### Data extracts
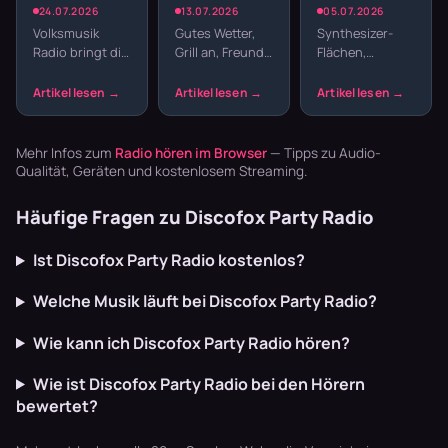
Traditionelle
Sender für
Radio: New
24.07.2026
13.07.2026
05.07.2026
Klänge und
Gartenparty
Wave und
Volksmusik
Gutes Wetter,
Synthesizer-
Blasmusik
und
elektronische
Radio bringt dir
Grill an, Freunde
Flächen,
Grillabend
Hits
echte Tradition
da – fehlt nur
melancholische
ins
noch die
Melodien und
Wohnzimmer:
passende
präzise
Zither,
Musik. Welcher
Drumcomputer-
Akkordeon,
Sender im
Beats –
Mehr Infos zum
Radio hören im Browser
— Tipps zu Audio-
Blaskapellen.
Garten läu…
Synthpop war
Qualität, Geräten und kostenlosem Streaming.
Keine v…
der Sound…
Häufige Fragen zu Discofox Party Radio
Ist Discofox Party Radio kostenlos?
Welche Musik läuft bei Discofox Party Radio?
Wie kann ich Discofox Party Radio hören?
Wie ist Discofox Party Radio bei den Hörern
bewertet?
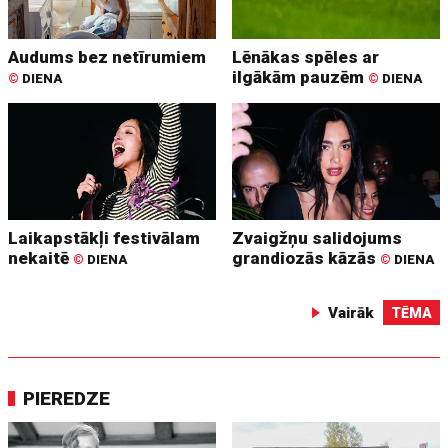
Audums bez netīrumiem
Lēnākas spēles ar
ilgākām pauzēm
©
DIENA
©
DIENA
Laikapstākļi festivālam
Zvaigžņu salidojums
nekaitē
grandiozās kāzās
©
DIENA
©
DIENA
Vairāk
TĒMA
PIEREDZE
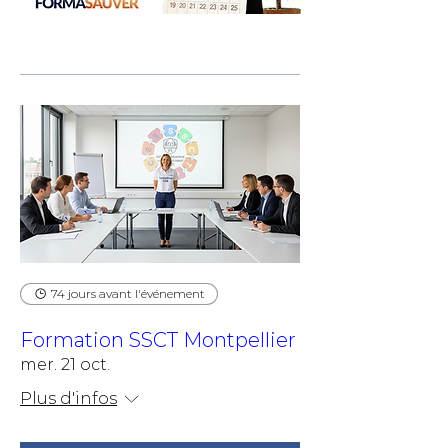
74 jours avant l'événement
Formation SSCT Montpellier
mer. 21 oct.
Plus d'infos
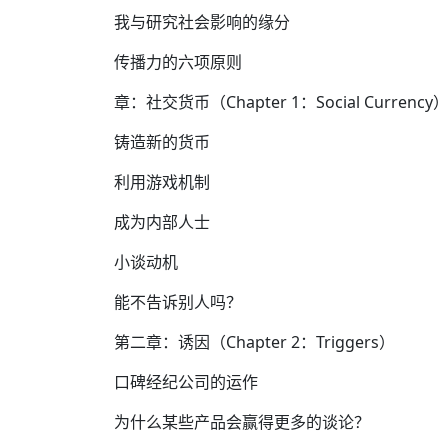
我与研究社会影响的缘分
传播力的六项原则
章：社交货币（Chapter 1：Social Currency
铸造新的货币
利用游戏机制
成为内部人士
小谈动机
能不告诉别人吗？
第二章：诱因（Chapter 2：Triggers）
口碑经纪公司的运作
为什么某些产品会赢得更多的谈论？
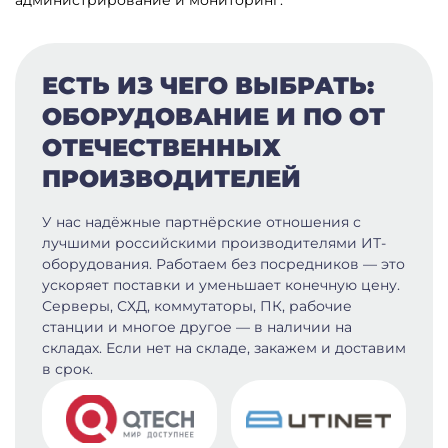
администрирование и мониторинг.
ЕСТЬ ИЗ ЧЕГО ВЫБРАТЬ:
ОБОРУДОВАНИЕ И ПО ОТ
ОТЕЧЕСТВЕННЫХ
ПРОИЗВОДИТЕЛЕЙ
У нас надёжные партнёрские отношения с
лучшими российскими производителями ИТ-
оборудования. Работаем без посредников — это
ускоряет поставки и уменьшает конечную цену.
Серверы, СХД, коммутаторы, ПК, рабочие
станции и многое другое — в наличии на
складах. Если нет на складе, закажем и доставим
в срок.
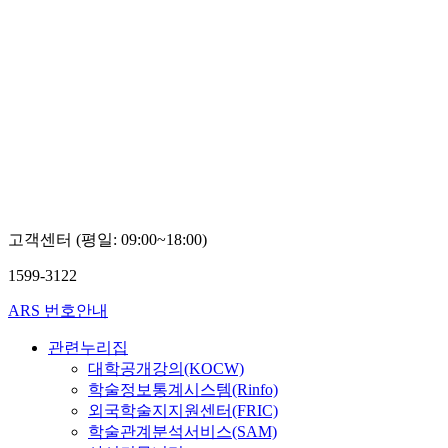
고객센터 (평일: 09:00~18:00)
1599-3122
ARS 번호안내
관련누리집
대학공개강의(KOCW)
학술정보통계시스템(Rinfo)
외국학술지지원센터(FRIC)
학술관계분석서비스(SAM)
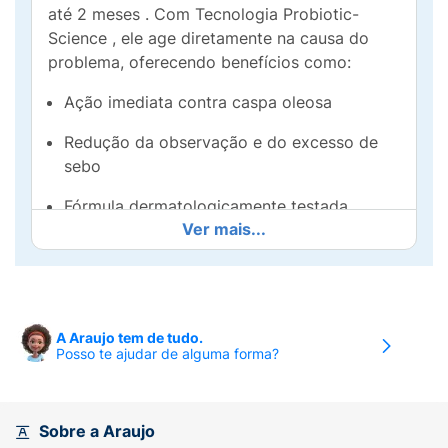
até 2 meses . Com Tecnologia Probiotic-
Science , ele age diretamente na causa do
problema, oferecendo benefícios como:
Ação imediata contra caspa oleosa
Redução da observação e do excesso de
sebo
Fórmula dermatologicamente testada ,
Ver mais...
garantindo eficácia e segurança
Ideal para quem busca cuidados
dermatológicos eficazes e duradouros .
Experimente agora e sinta a leveza de um
A Araujo tem de tudo.
Posso te ajudar de alguma forma?
couro cabeludo saudável!
Sobre a Araujo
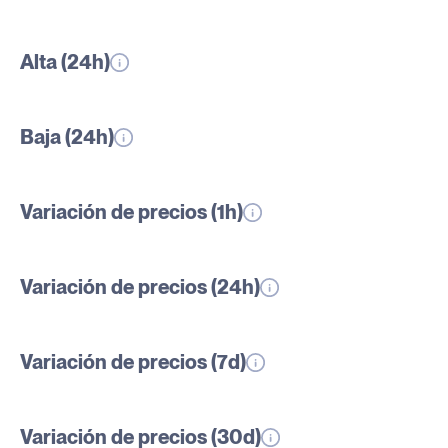
Alta (24h)
Baja (24h)
Variación de precios (1h)
Variación de precios (24h)
Variación de precios (7d)
Variación de precios (30d)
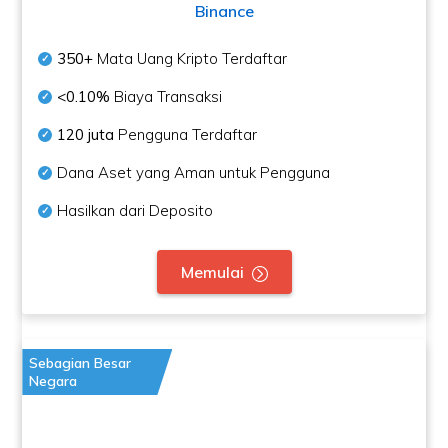
Binance
350+
Mata Uang Kripto Terdaftar
<0.10%
Biaya Transaksi
120 juta
Pengguna Terdaftar
Dana Aset yang Aman untuk Pengguna
Hasilkan dari Deposito
Memulai
Sebagian Besar
Negara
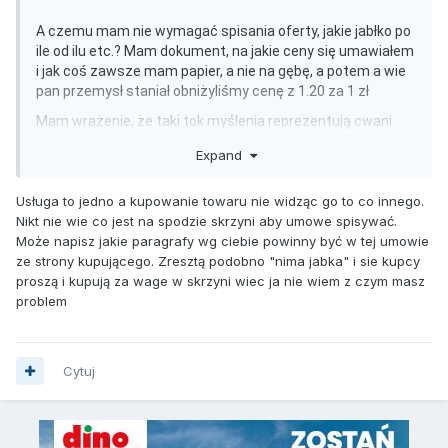
A czemu mam nie wymagać spisania oferty, jakie jabłko po
ile od ilu etc.? Mam dokument, na jakie ceny się umawiałem
i jak coś zawsze mam papier, a nie na gębę, a potem a wie
pan przemysł staniał obniżyliśmy cenę z 1.20 za 1 zł
Mam wrażenie, że taki tok myślenia reprezentują cwani
kupcy, którzy chcą wziąć jabłko a potem robią z nim jak im
Expand
pasuje. Jak myślą tak sadownicy to gratuluję rozumu i
robienia interesów.
Usługa to jedno a kupowanie towaru nie widząc go to co innego.
Czy jak do Ciebie przychodzi firma wykonać Ci jakąś usługę
Nikt nie wie co jest na spodzie skrzyni aby umowe spisywać.
to Ty mówisz do nich, że niech zrobią a potem się zobaczy
Może napisz jakie paragrafy wg ciebie powinny być w tej umowie
jak im zapłacisz bo jeszcze nie wiesz jaki będzie fekt?
ze strony kupującego. Zresztą podobno "nima jabka" i sie kupcy
proszą i kupują za wage w skrzyni wiec ja nie wiem z czym masz
Tę branżę psują właśnie sadownicy raz oddając jabłko za
problem
prawie, ze darmo druga sprawa dając tak na gębę. Potem
są takie właśnie historie ktoś nie dostał kasy, albo wzięli i
zapłacili jak za przemysł, bo ktoś na jeleniach robi interes.
Cytuj
Co do umowy można ją skonstruować w taki sposób, żeby
była wygodna dla obu stron, ale żeby w umowie były
spisane ważne sprawy.
Nie będzie jabłka to będziecie się prosić żeby wam ktoś to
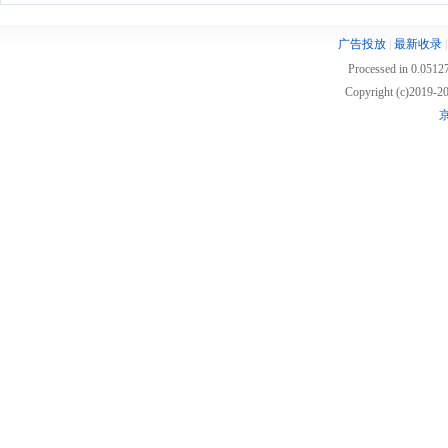
广告投放
|
最新收录
Processed in 0.05127
Copyright (c)2019
京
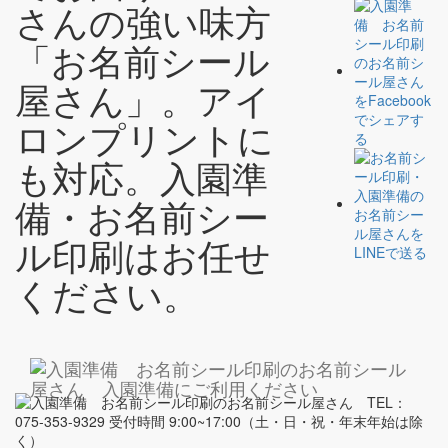
場合
さんの強い味方
b 人の生命､健康､財産などの重大な利益を保護するために必要な場
合
「お名前シール
2. 個人情報の適正管理
屋さん」。アイ
当社は､個人情報の正確性および利用の安全性を確保し､個人情報
への不正アクセス､個人情報の紛失､滅失、毀損、破壊､改ざんおよ
ロンプリントに
び漏洩などの防止並びに是正に関する安全対策を実施します。
3. 法令遵守
も対応。入園準
当社は､個人情報に関するすべての法令及び条例ならびに関係省庁
備・お名前シー
ガイドラインを遵守します。
4. 苦情及び相談への対応
ル印刷はお任せ
当社は､個人情報に関する苦情及び相談に対して適切な対応を実施
ください。
します。
5. マネジメントシステムの継続的な改善
当社は､経営環境､社会的環境等の変化および個人情報に関する法
令およびその他の規範の改正などに照らして､マネジメントシステ
ムを見直し､継続的に改善を実施します。
6. 個人情報保護方針の公開
この方針は、ホームページにより一般に公開します。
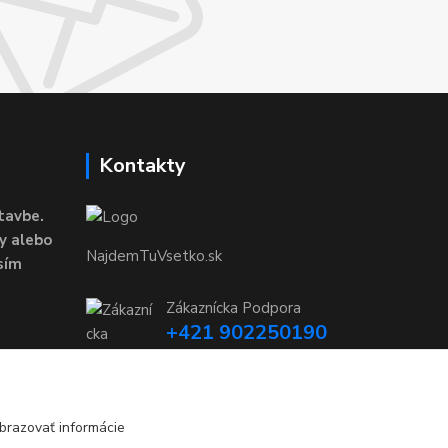
Kontakty
tavbe.
y alebo
NajdemTuVsetko.sk
sím
Zákaznícka Podpora
+421 902250190
(Po-Pia, 8-16 hod.)
info@najdemtuvsetko.sk
brazovať informácie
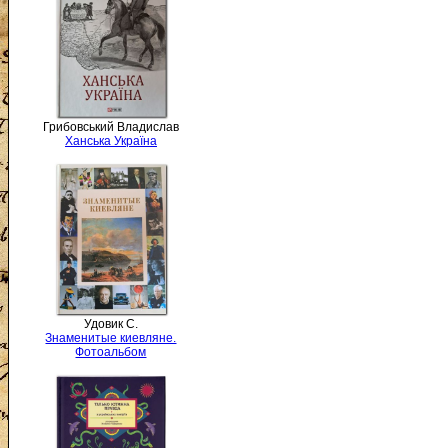
Грибовський Владислав
Ханська Україна
Удовик С.
Знаменитые киевляне.
Фотоальбом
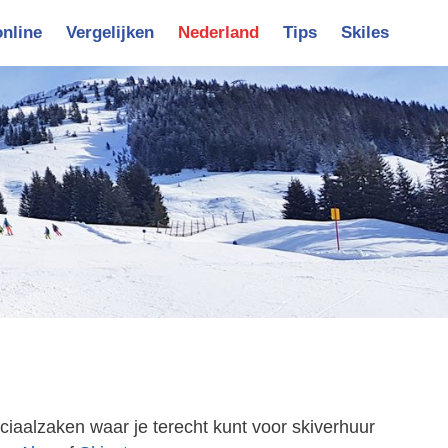
online
Vergelijken
Nederland
Tips
Skiles
vigatie
eciaalzaken waar je terecht kunt voor skiverhuur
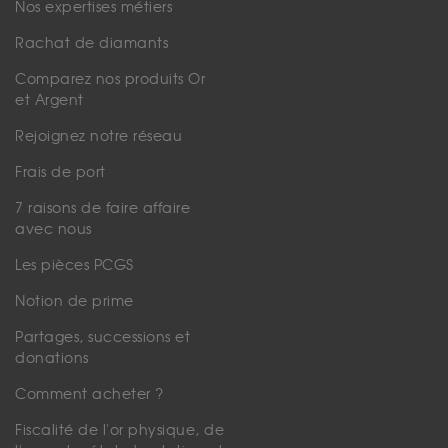
Nos expertises métiers
Rachat de diamants
Comparez nos produits Or
et Argent
Rejoignez notre réseau
Frais de port
7 raisons de faire affaire
avec nous
Les pièces PCGS
Notion de prime
Partages, successions et
donations
Comment acheter ?
Fiscalité de l'or physique, de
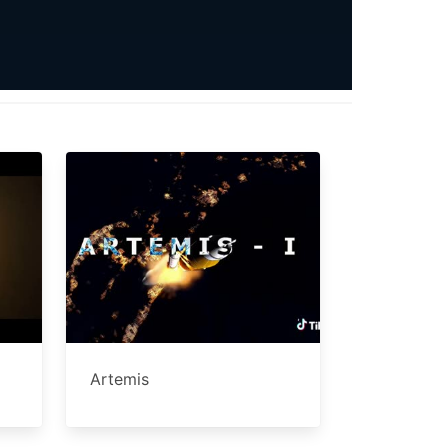
Artemis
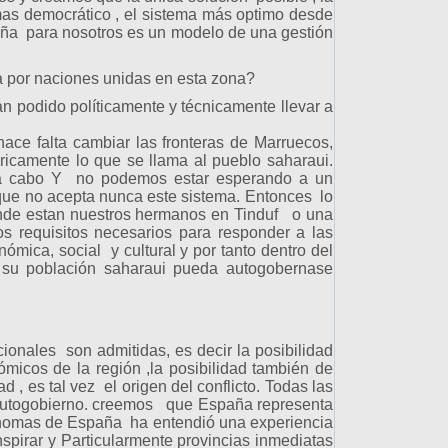
a mas democrático , el sistema más optimo desde
paña para nosotros es un modelo de una gestión
a por naciones unidas en esta zona?
n podido políticamente y técnicamente llevar a
ace falta cambiar las fronteras de Marruecos,
óricamente lo que se llama al pueblo saharaui.
e a cabo Y no podemos estar esperando a un
que no acepta nunca este sistema. Entonces lo
nde estan nuestros hermanos en Tinduf o una
 requisitos necesarios para responder a las
nómica, social y cultural y por tanto dentro del
e su población saharaui pueda autogobernase
cionales son admitidas, es decir la posibilidad
nómicos de la región ,la posibilidad también de
 , es tal vez el origen del conflicto. Todas las
e autogobierno. creemos que España representa
ónomas de España ha entendió una experiencia
spirar y Particularmente provincias inmediatas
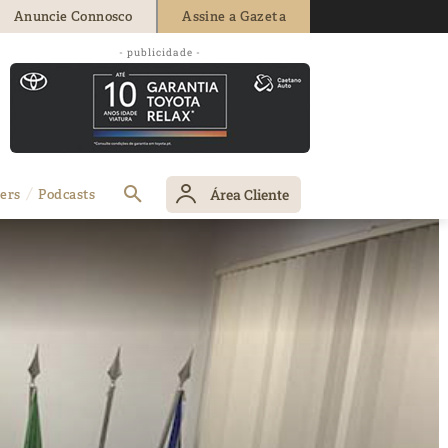
Anuncie Connosco
Assine a Gazeta
- publicidade -
Área Cliente
ers
Podcasts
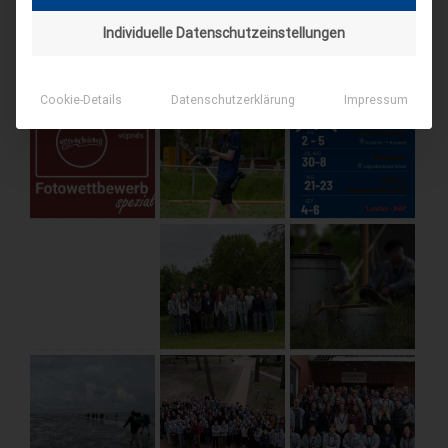
Individuelle Datenschutzeinstellungen
AKTUELLE BEITRÄGE AUF INSTAGRAM
Cookie-Details
Datenschutzerklärung
Impressum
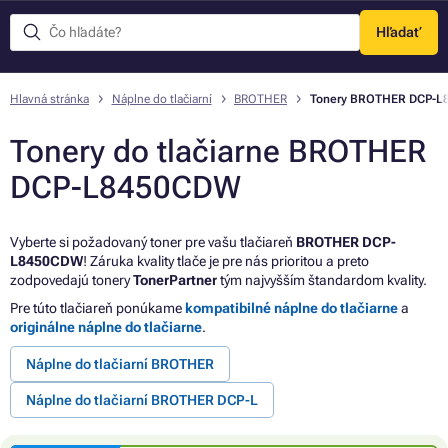
Hľadať
Menu
Hlavná stránka
Náplne do tlačiarní
BROTHER
Tonery BROTHER DCP-
Tonery do tlačiarne BROTHER
DCP-L8450CDW
Vyberte si požadovaný toner pre vašu tlačiareň
BROTHER DCP-
L8450CDW
! Záruka kvality tlače je pre nás prioritou a preto
zodpovedajú tonery
TonerPartner
tým najvyšším štandardom kvality.
Pre túto tlačiareň ponúkame
kompatibilné náplne do tlačiarne
a
originálne náplne do tlačiarne
.
Náplne do tlačiarní BROTHER
Náplne do tlačiarní BROTHER DCP-L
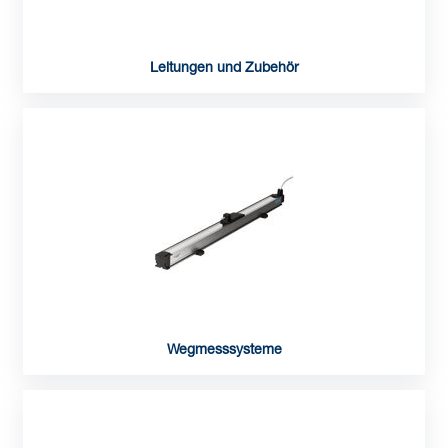
Leitungen und Zubehör
Wegmesssysteme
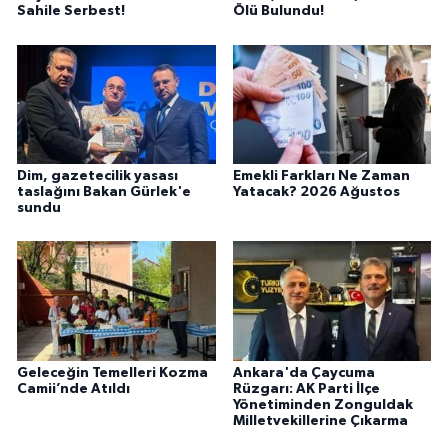
Sahile Serbest!
Ölü Bulundu!
Dim, gazetecilik yasası
Emekli Farkları Ne Zaman
taslağını Bakan Gürlek'e
Yatacak? 2026 Ağustos
sundu
Geleceğin Temelleri Kozma
Ankara'da Çaycuma
Camii’nde Atıldı
Rüzgarı: AK Parti İlçe
Yönetiminden Zonguldak
Milletvekillerine Çıkarma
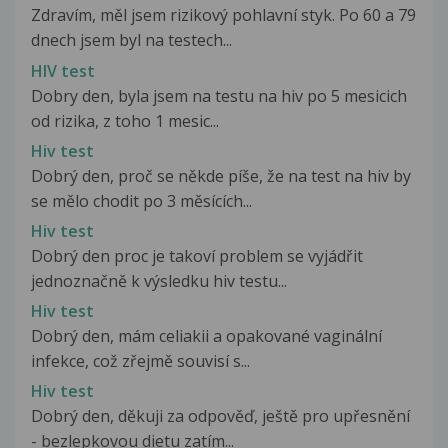
Zdravím, měl jsem rizikový pohlavní styk. Po 60 a 79
dnech jsem byl na testech...
HIV test
Dobry den, byla jsem na testu na hiv po 5 mesicich
od rizika, z toho 1 mesic...
Hiv test
Dobrý den, proč se někde píše, že na test na hiv by
se mělo chodit po 3 měsících...
Hiv test
Dobrý den proc je takoví problem se vyjádřit
jednoznačně k výsledku hiv testu...
Hiv test
Dobrý den, mám celiakii a opakované vaginální
infekce, což zřejmě souvisí s...
Hiv test
Dobrý den, děkuji za odpověď, ještě pro upřesnění
- bezlepkovou dietu zatím...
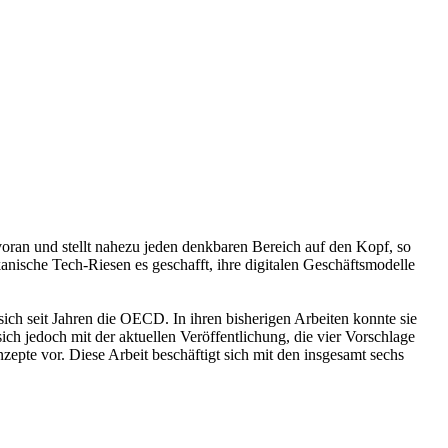
r voran und stellt nahezu jeden denkbaren Bereich auf den Kopf, so
anische Tech-Riesen es geschafft, ihre digitalen Geschäftsmodelle
ich seit Jahren die OECD. In ihren bisherigen Arbeiten konnte sie
sich jedoch mit der aktuellen Veröffentlichung, die vier Vorschlage
zepte vor. Diese Arbeit beschäftigt sich mit den insgesamt sechs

### The problem
Whenever a line of the data above includes the word "Discofox", copy that line.

### Exercise result
Häufige Fragen zu Discofox Party Radio
Ist Discofox Party Radio kostenlos?
Welche Musik läuft bei Discofox Party Radio?
Wie kann ich Discofox Party Radio hören?
Wie ist Discofox Party Radio bei den Hörern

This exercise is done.